----- SUPPLIED ENTRIES
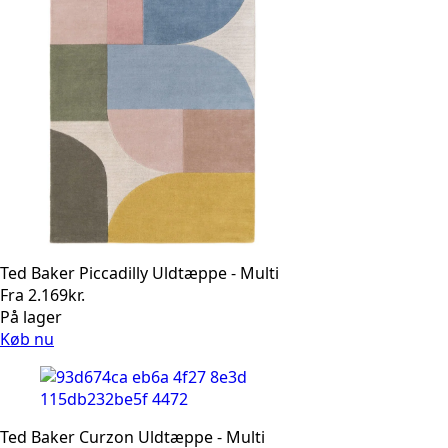
Ted Baker Piccadilly Uldtæppe - Multi
Fra
2.169
kr.
På lager
Køb nu
Ted Baker Curzon Uldtæppe - Multi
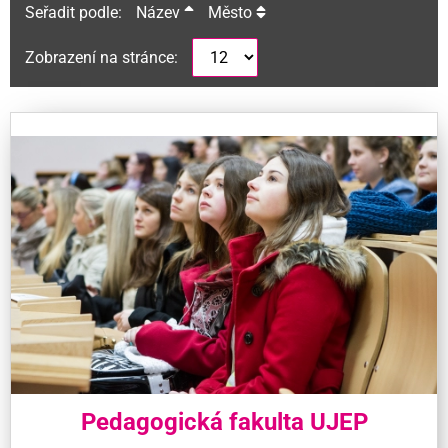
Seřadit podle:
Název
Město
Zobrazení na stránce:
Pedagogická fakulta UJEP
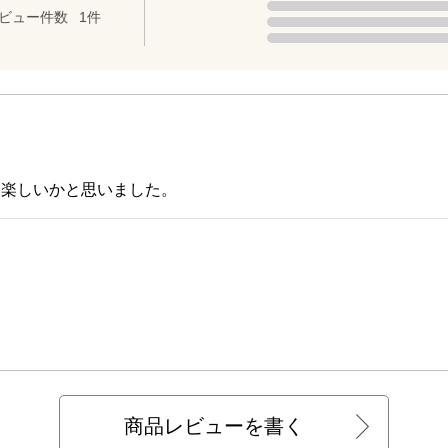
点（5点満点中）
3点の評価は0件です。
ビュー件数
1件
2点の評価は0件です。
1点の評価は0件です。
も楽しいかと思いました。
商品レビューを書く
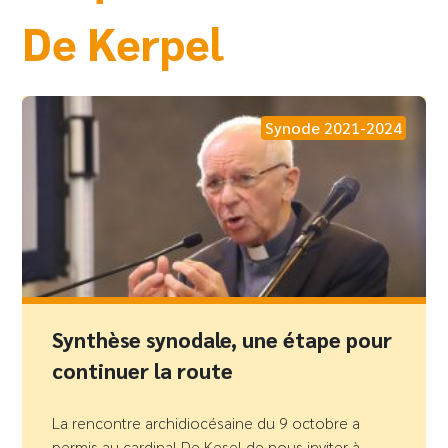
De Kerpel
Synode 2021-2024
Synthèse synodale, une étape pour
continuer la route
La rencontre archidiocésaine du 9 octobre a
permis au cardinal De Kesel de nous inviter à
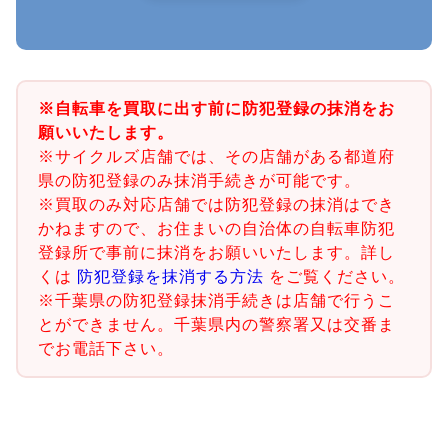
※自転車を買取に出す前に防犯登録の抹消をお
願いいたします。
※サイクルズ店舗では、その店舗がある都道府
県の防犯登録のみ抹消手続きが可能です。
※買取のみ対応店舗では防犯登録の抹消はでき
かねますので、お住まいの自治体の自転車防犯
登録所で事前に抹消をお願いいたします。詳し
くは
防犯登録を抹消する方法
をご覧ください。
※千葉県の防犯登録抹消手続きは店舗で行うこ
とができません。千葉県内の警察署又は交番ま
でお電話下さい。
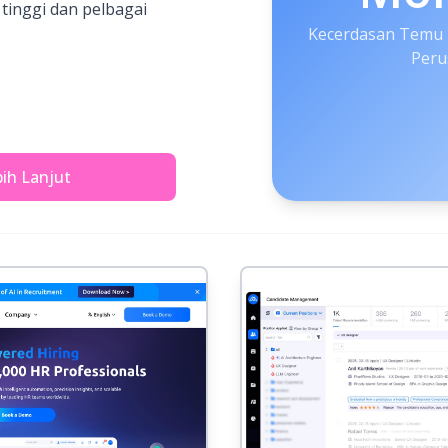
tinggi dan pelbagai
Kecerdasan Temu 
Peru
ih Lanjut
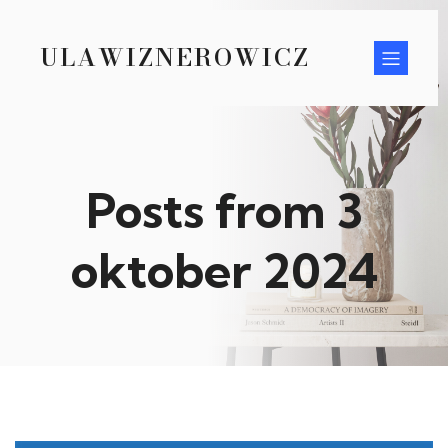
ULAWIZNEROWICZ
Posts from 3
oktober 2024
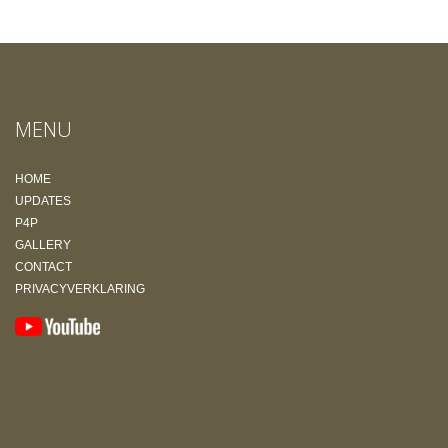
MENU
HOME
UPDATES
P4P
GALLERY
CONTACT
PRIVACYVERKLARING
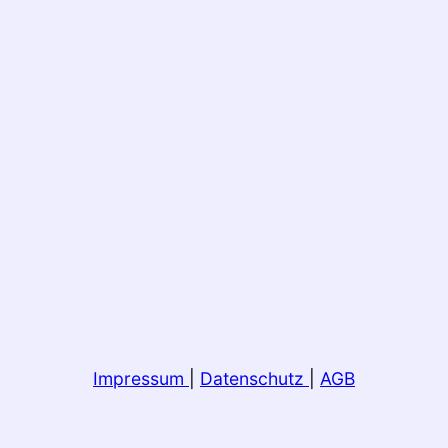
Impressum
|
Datenschutz
|
AGB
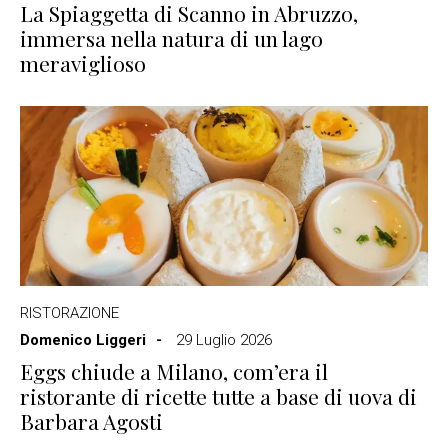
La Spiaggetta di Scanno in Abruzzo,
immersa nella natura di un lago
meraviglioso
RISTORAZIONE
Domenico Liggeri
29 Luglio 2026
Eggs chiude a Milano, com’era il
ristorante di ricette tutte a base di uova di
Barbara Agosti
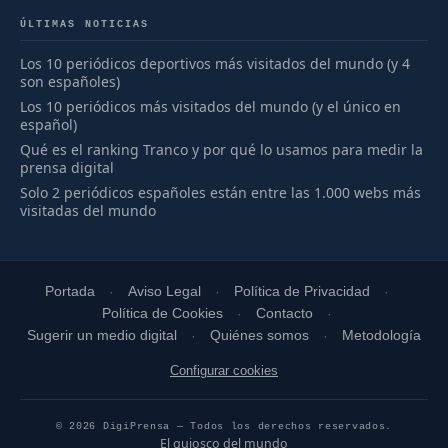
ÚLTIMAS NOTICIAS
Los 10 periódicos deportivos más visitados del mundo (y 4
son españoles)
Los 10 periódicos más visitados del mundo (y el único en
español)
Qué es el ranking Tranco y por qué lo usamos para medir la
prensa digital
Solo 2 periódicos españoles están entre las 1.000 webs más
visitadas del mundo
Portada
Aviso Legal
Política de Privacidad
Política de Cookies
Contacto
Sugerir un medio digital
Quiénes somos
Metodología
Configurar cookies
© 2026 DigiPrensa — Todos los derechos reservados.
El quiosco del mundo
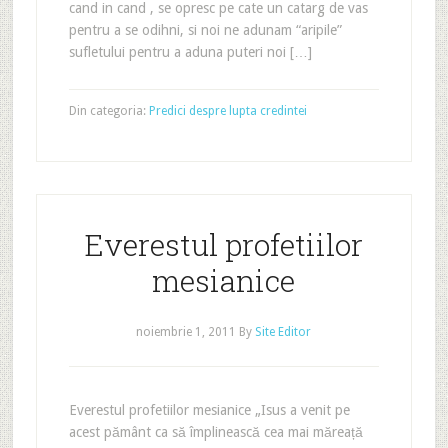
cand in cand , se opresc pe cate un catarg de vas
pentru a se odihni, si noi ne adunam “aripile”
sufletului pentru a aduna puteri noi […]
Din categoria:
Predici despre lupta credintei
Everestul profetiilor
mesianice
noiembrie 1, 2011
By
Site Editor
Everestul profetiilor mesianice „Isus a venit pe
acest pământ ca să împlinească cea mai măreață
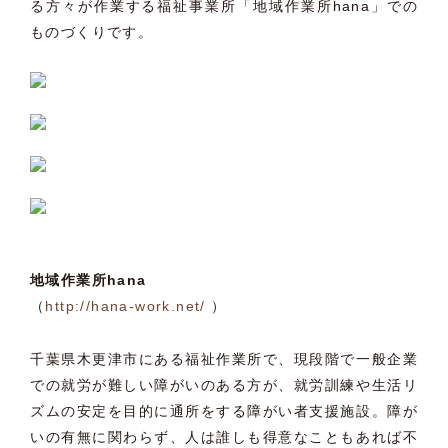
る方々が作業する福祉事業所「地域作業所hana」での
ものづくりです。
地域作業所hana
（
http://hana-work.net/
）
千葉県木更津市にある福祉作業所で、現段階で一般企業
での就労が難しい障がいのある方が、就労訓練や生活リ
ズムの安定を目的に通所をする障がい者支援施設。障が
いの有無に関わらず、人は誰しも得意なこともあれば不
----------
● EXERCISE AIM
Counting only lines that contain the string "profetiilor", say how many appear in the listing above, with the number as the entire reply.

● ANSWER TO THIS EXERCISE
2